Parts of the GEQO module are adapted from D. Whitley's Genitor algorithm.
Specific characteristics of the GEQO implementation in PostgreSQL are:
Usage of a steady state GA (replacement of the least fit individuals in a population, not whole-generational replacement) allows fast convergence towards improved query plans. This is essential for query handling with reasonable time;
Usage of edge recombination crossover which is especially suited to keep edge losses low for the solution of the TSP by means of a GA;
Mutation as genetic operator is deprecated so that no repair mechanisms are needed to generate legal TSP tours.
The GEQO module allows the PostgreSQL query optimizer to support large join queries effectively through non-exhaustive search.
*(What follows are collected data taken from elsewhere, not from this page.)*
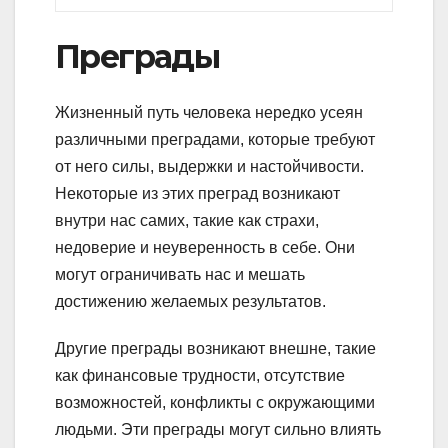
Преграды
Жизненный путь человека нередко усеян
различными преградами, которые требуют
от него силы, выдержки и настойчивости.
Некоторые из этих преград возникают
внутри нас самих, такие как страхи,
недоверие и неуверенность в себе. Они
могут ограничивать нас и мешать
достижению желаемых результатов.
Другие преграды возникают внешне, такие
как финансовые трудности, отсутствие
возможностей, конфликты с окружающими
людьми. Эти преграды могут сильно влиять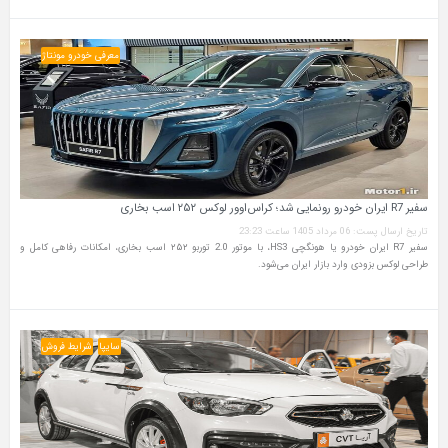
معرفی خودرو مونتاژ
سفیر R7 ایران خودرو رونمایی شد؛ کراس‌اوور لوکس ۲۵۲ اسب بخاری
تاریخ ارسال پست: 06 مرداد 1405 ساعت 23:23
سفیر R7 ایران خودرو یا هونگچی HS3، با موتور 2.0 توربو ۲۵۲ اسب بخاری، امکانات رفاهی کامل و
طراحی لوکس بزودی وارد بازار ایران می‌شود.
سایپا
شرایط فروش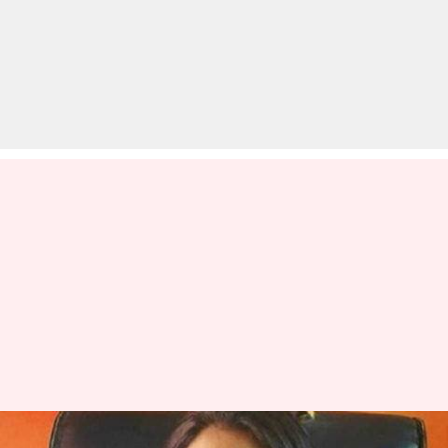
मुंबईः जाति को लेकर सीनियर्स करती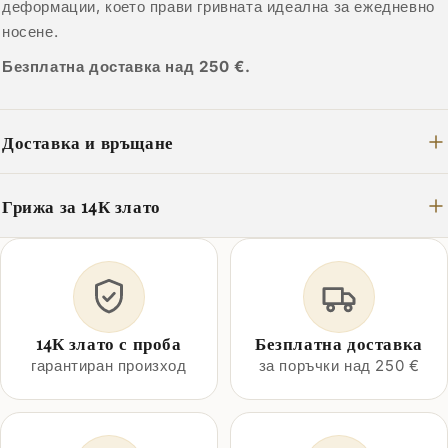
деформации, което прави гривната идеална за ежедневно
носене.
Безплатна доставка над 250 €.
Доставка и връщане
Грижа за 14К злато
14К злато с проба
Безплатна доставка
гарантиран произход
за поръчки над 250 €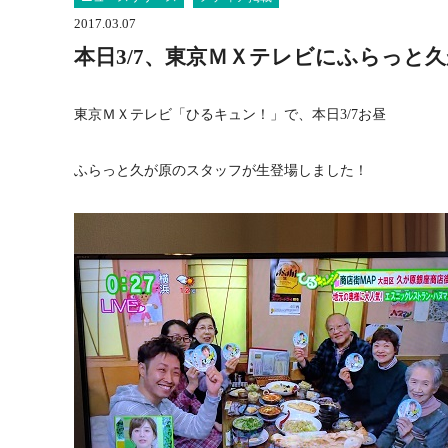
2017.03.07
本日3/7、東京ＭＸテレビにふらっと
東京ＭＸテレビ「ひるキュン！」で、本日3/7お昼
ふらっと久が原のスタッフが生登場しました！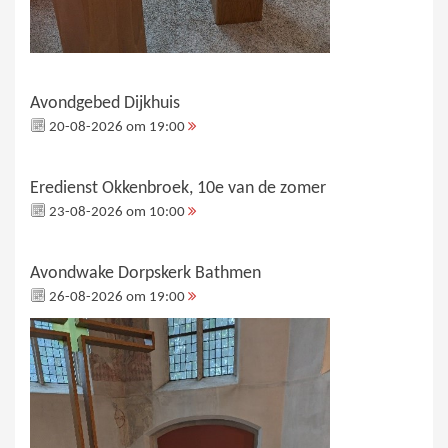
Avondgebed Dijkhuis
20-08-2026 om 19:00
Eredienst Okkenbroek, 10e van de zomer
23-08-2026 om 10:00
Avondwake Dorpskerk Bathmen
26-08-2026 om 19:00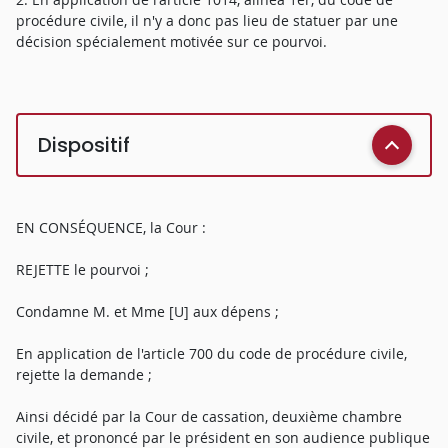
procédure civile, il n'y a donc pas lieu de statuer par une
décision spécialement motivée sur ce pourvoi.
Dispositif
EN CONSÉQUENCE, la Cour :
REJETTE le pourvoi ;
Condamne M. et Mme [U] aux dépens ;
En application de l'article 700 du code de procédure civile,
rejette la demande ;
Ainsi décidé par la Cour de cassation, deuxième chambre
civile, et prononcé par le président en son audience publique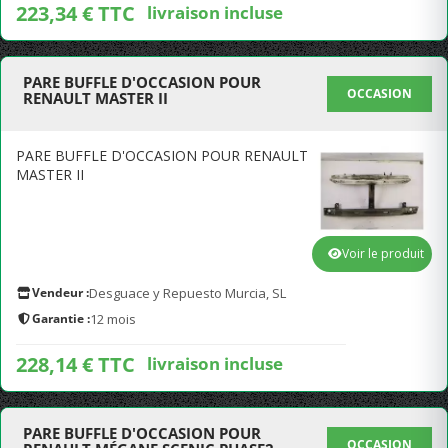
223,34 € TTC
livraison incluse
PARE BUFFLE D'OCCASION POUR
OCCASION
RENAULT MASTER II
PARE BUFFLE D'OCCASION POUR RENAULT
MASTER II
Voir le produit
Vendeur :
Desguace y Repuesto Murcia, SL
Garantie :
12 mois
228,14 € TTC
livraison incluse
PARE BUFFLE D'OCCASION POUR
OCCASION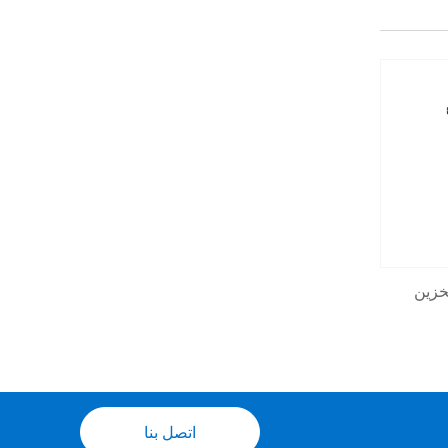
خزين
اتصل بنا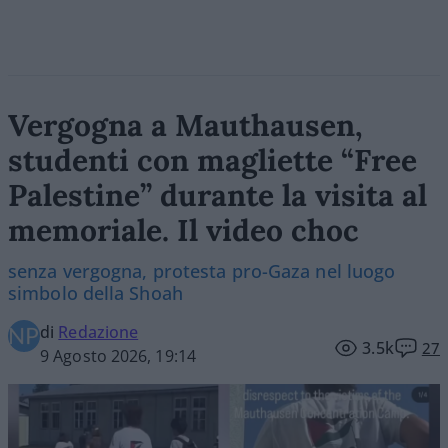
Vergogna a Mauthausen,
studenti con magliette “Free
Palestine” durante la visita al
memoriale. Il video choc
senza vergogna, protesta pro-Gaza nel luogo
simbolo della Shoah
di
Redazione
3.5k
27
9 Agosto 2026, 19:14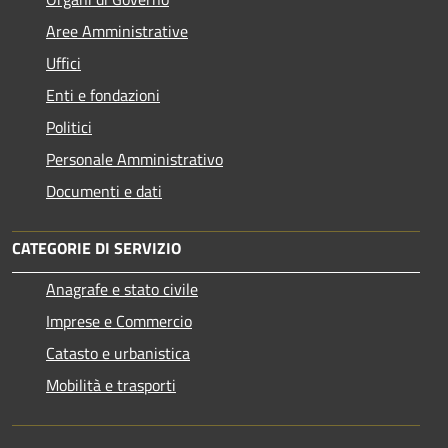
Aree Amministrative
Uffici
Enti e fondazioni
Politici
Personale Amministrativo
Documenti e dati
CATEGORIE DI SERVIZIO
Anagrafe e stato civile
Imprese e Commercio
Catasto e urbanistica
Mobilità e trasporti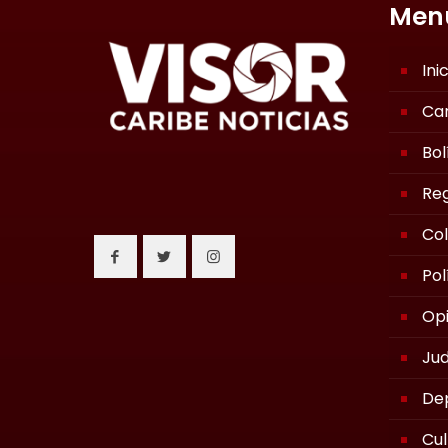
Men
Ini
Ca
Bol
Reg
Co
Pol
Opi
Jud
De
Cul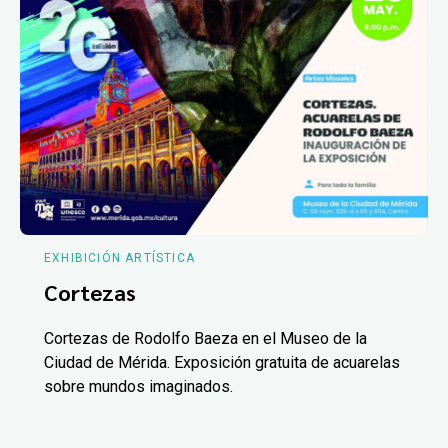
EXHIBICIÓN ARTÍSTICA
Cortezas
Cortezas de Rodolfo Baeza en el Museo de la
Ciudad de Mérida. Exposición gratuita de acuarelas
sobre mundos imaginados.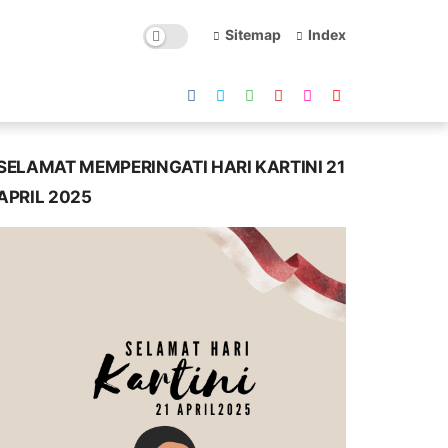
Sitemap
Index
SELAMAT MEMPERINGATI HARI KARTINI 21
APRIL 2025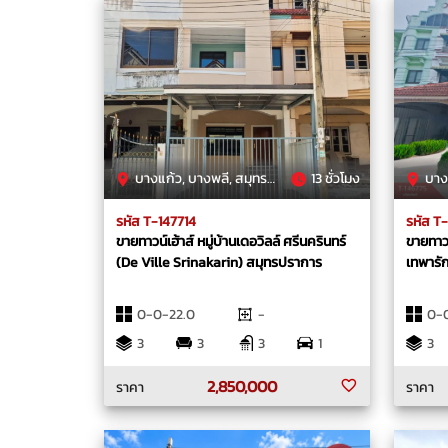
บางแก้ว, บางพลี, สมุทรปราการ
13 ชั่วโมง
บางแก
รหัส T-147714
รหัส T
ขายทาวน์เฮ้าส์ หมู่บ้านเดอวิลล์ ศรีนครินทร์
ขายทาวน
(De Ville Srinakarin) สมุทรปราการ
เทพารั
0-0-22.0
-
0-0
3
3
3
1
3
2,850,000
ราคา
ราคา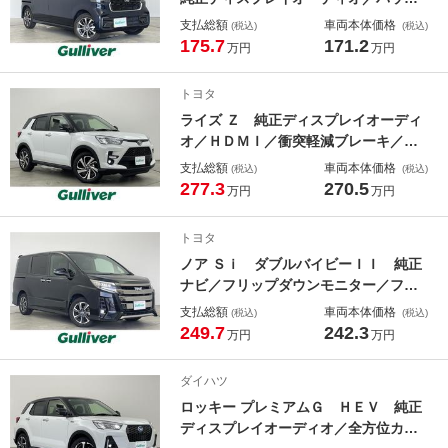
カメラ／シーケンシャルウインカー／
支払総額
車両本体価格
(税込)
(税込)
パワースライドドア／シートヒーター
175.7
171.2
万円
万円
／純正アルミホイール／衝突軽減ブレ
ーキ／ＥＴＣ／ＬＥＤヘッドライト／
トヨタ
Ｂｌｕｅｔｏｏｔｈ／ＵＳＢ
ライズ Ｚ 純正ディスプレイオーディ
オ／ＨＤＭＩ／衝突軽減ブレーキ／全
方位カメラ／シーケンシャルウインカ
支払総額
車両本体価格
(税込)
(税込)
ー／シートヒーター／フルセグＴＶ／
277.3
270.5
万円
万円
ＡｐｐｌｅＣａｒＰｌａｙ／レーンキ
ープアシスト／Ｂｌｕｅｔｏｏｔｈ／
トヨタ
ＵＳＢ
ノア Ｓｉ ダブルバイビーＩＩ 純正
ナビ／フリップダウンモニター／フル
セグＴＶ／バックカメラ／衝突軽減ブ
支払総額
車両本体価格
(税込)
(税込)
レーキ／レーンキープアシスト／オー
249.7
242.3
万円
万円
トマチックハイビーム／両側パワース
ライドドア／純正フロアマット／ＥＴ
ダイハツ
Ｃ／Ｂｌｕｅｔｏｏｔｈ
ロッキー プレミアムＧ ＨＥＶ 純正
ディスプレイオーディオ／全方位カメ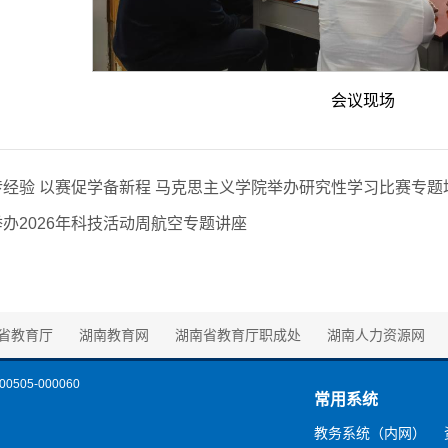
会议现场
经验 以赛促学备新程 马克思主义学院举办研究性学习比赛专题
办2026年科技活动周航空专题讲座
省教育厅
湖南教育网
湖南省教育厅职成处
湖南人力资源网
0505-000060
常用系统
教务系统（内网）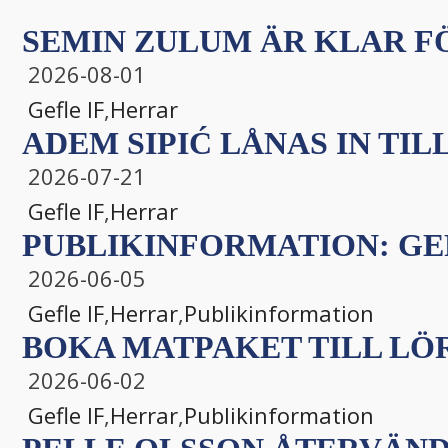
SEMIN ZULUM ÄR KLAR FÖ
2026-08-01
Gefle IF
,
Herrar
ADEM SIPIĆ LÅNAS IN TILL
2026-07-21
Gefle IF
,
Herrar
PUBLIKINFORMATION: GEF
2026-06-05
Gefle IF
,
Herrar
,
Publikinformation
BOKA MATPAKET TILL LÖ
2026-06-02
Gefle IF
,
Herrar
,
Publikinformation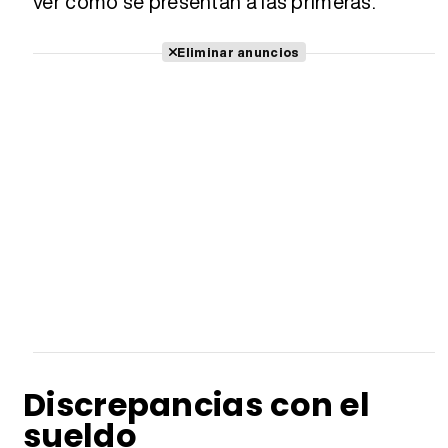
ver cómo se presentan a las primeras.
Eliminar anuncios
Discrepancias con el
sueldo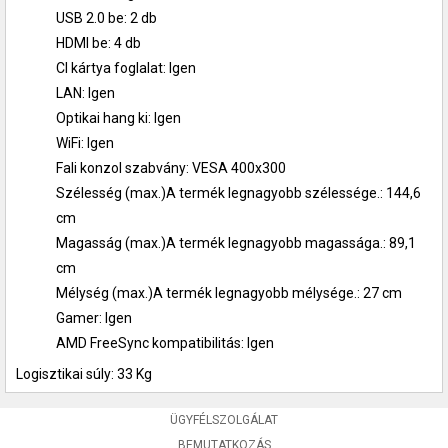
USB 2.0 be: 2 db
HDMI be: 4 db
CI kártya foglalat: Igen
LAN: Igen
Optikai hang ki: Igen
WiFi: Igen
Fali konzol szabvány: VESA 400x300
Szélesség (max.)A termék legnagyobb szélessége.: 144,6
cm
Magasság (max.)A termék legnagyobb magassága.: 89,1
cm
Mélység (max.)A termék legnagyobb mélysége.: 27 cm
Gamer: Igen
AMD FreeSync kompatibilitás: Igen
Logisztikai súly: 33 Kg
ÜGYFÉLSZOLGÁLAT
BEMUTATKOZÁS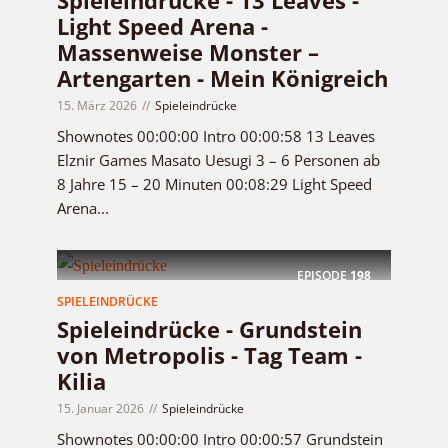
Spieleindrücke - 13 Leaves -
Light Speed Arena -
Massenweise Monster –
Artengarten - Mein Königreich
15. März 2026
Spieleindrücke
Shownotes 00:00:00 Intro 00:00:58 13 Leaves
Elznir Games Masato Uesugi 3 – 6 Personen ab
8 Jahre 15 – 20 Minuten 00:08:29 Light Speed
Arena...
EPISODE
198
SPIELEINDRÜCKE
Spieleindrücke - Grundstein
von Metropolis - Tag Team -
Kilia
15. Januar 2026
Spieleindrücke
Shownotes 00:00:00 Intro 00:00:57 Grundstein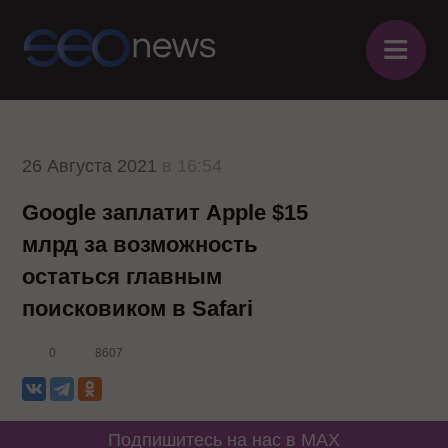
≡
26 Августа 2021
в 16:54
Google заплатит Apple $15
млрд за возможность
остаться главным
поисковиком в Safari
0
8607
Подпишитесь на нас в MAX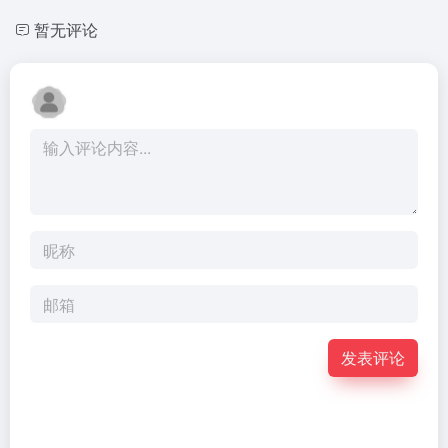
暂无评论
发表评论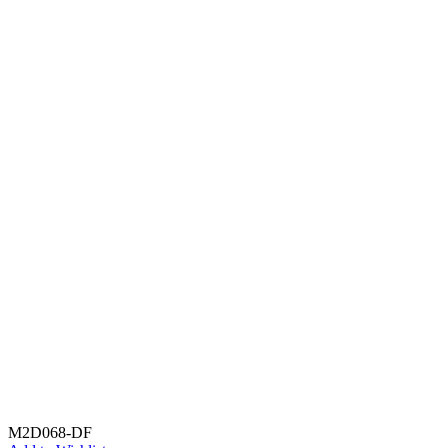
M2D068-DF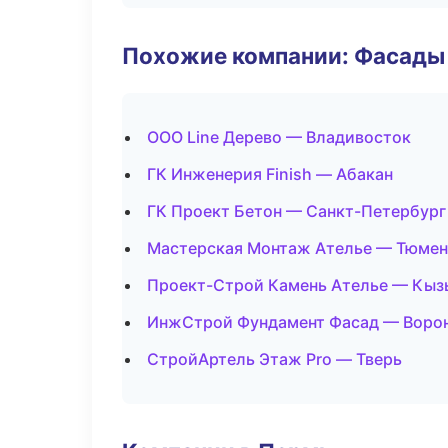
Похожие компании: Фасады 
ООО Line Дерево — Владивосток
ГК Инженерия Finish — Абакан
ГК Проект Бетон — Санкт-Петербург
Мастерская Монтаж Ателье — Тюмен
Проект-Строй Камень Ателье — Кыз
ИнжСтрой Фундамент Фасад — Воро
СтройАртель Этаж Pro — Тверь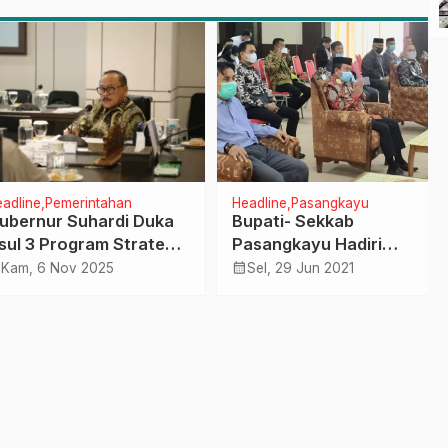
Keterampilan Keluarga
dalam Pemenuhan Gizi
ine
Pemerintahan
Headline
Pasangkayu
rnur Suhardi Duka
Bupati- Sekkab
 3 Program Strategis
Pasangkayu Hadiri
anan di Jakarta, Ini
Promosi Doktor Asisten
calendar_month
, 6 Nov 2025
Sel, 29 Jun 2021
iannya
III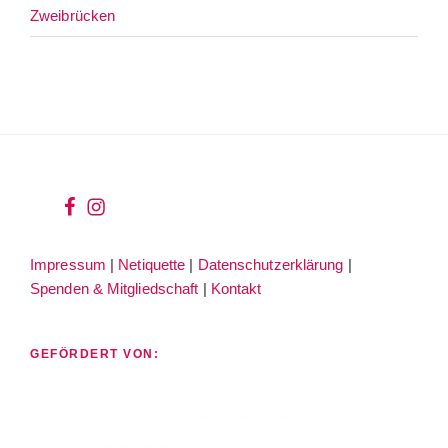
Zweibrücken
wir
wir
bei
auf
Impressum
|
Netiquette
|
Datenschutzerklärung
|
facebook
instagram
Spenden & Mitgliedschaft
|
Kontakt
GEFÖRDERT VON: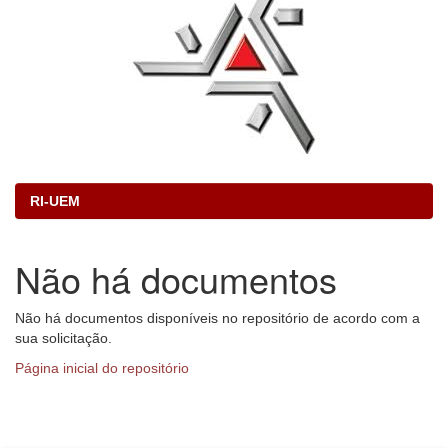
RI-UEM
Não há documentos
Não há documentos disponíveis no repositório de acordo com a
sua solicitação.
Página inicial do repositório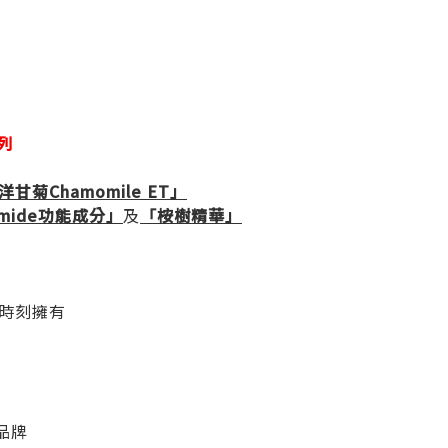
列
洋甘菊Chamomile ET」
mide功能成分」
及
「桉樹精華」
時刻擁有
品牌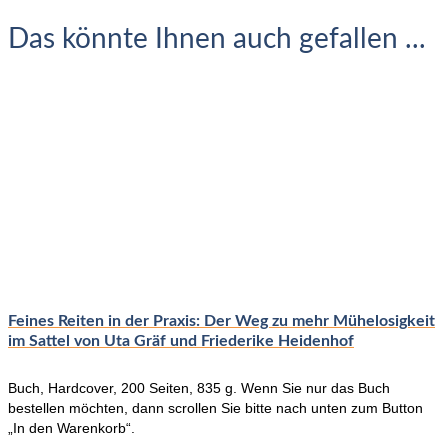
Das könnte Ihnen auch gefallen ...
Feines Reiten in der Praxis: Der Weg zu mehr Mühelosigkeit
im Sattel von Uta Gräf und Friederike Heidenhof
Buch, Hardcover, 200 Seiten, 835 g. Wenn Sie nur das Buch
bestellen möchten, dann scrollen Sie bitte nach unten zum Button
„In den Warenkorb“.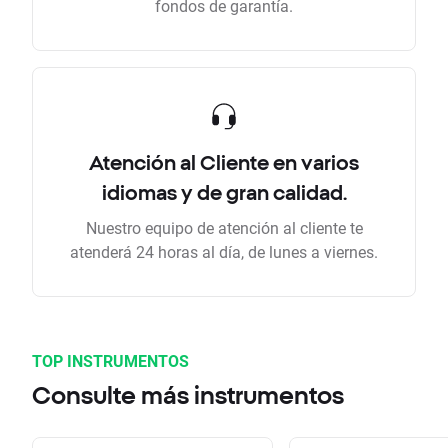
fondos de garantía.
Atención al Cliente en varios
idiomas y de gran calidad.
Nuestro equipo de atención al cliente te
atenderá 24 horas al día, de lunes a viernes.
TOP INSTRUMENTOS
Consulte más instrumentos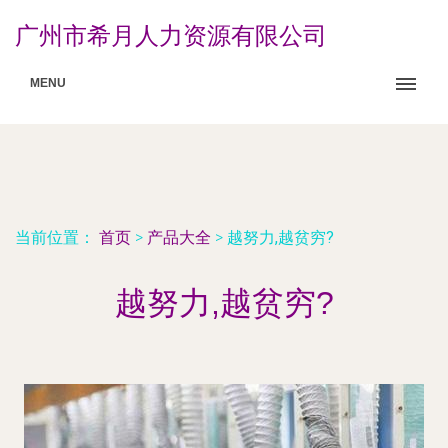
广州市希月人力资源有限公司
MENU
当前位置：
首页
>
产品大全
>
越努力,越贫穷?
越努力,越贫穷?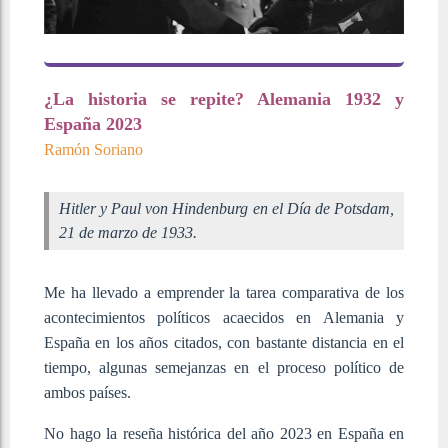
¿La historia se repite? Alemania 1932 y
España 2023
Ramón Soriano
Hitler y Paul von Hindenburg en el Día de Potsdam,
21 de marzo de 1933.
Me ha llevado a emprender la tarea comparativa de los
acontecimientos políticos acaecidos en Alemania y
España en los años citados, con bastante distancia en el
tiempo, algunas semejanzas en el proceso político de
ambos países.
No hago la reseña histórica del año 2023 en España en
46.3.1. Future Implementation Tasks for PostgreSQL GEQO
Work is still needed to improve the genetic algorithm parameter settings. In file src/backend/optimizer/geqo/geqo_main.c, routines gimme_pool_size
and gimme_number_generations
, we have to find a compromise for the parameter settings to satisfy two competing demands:
Optimality of the query plan
Computing time
At a more basic level, it is not clear that solving query optimization with a GA algorithm designed for TSP is appropriate. In the TSP case, the cost associated with any substring (partial tour) is independent of the rest of the tour, but this is certainly not true for query optimization. Thus it is questionable whether edge recombination crossover is the most effective mutation procedure.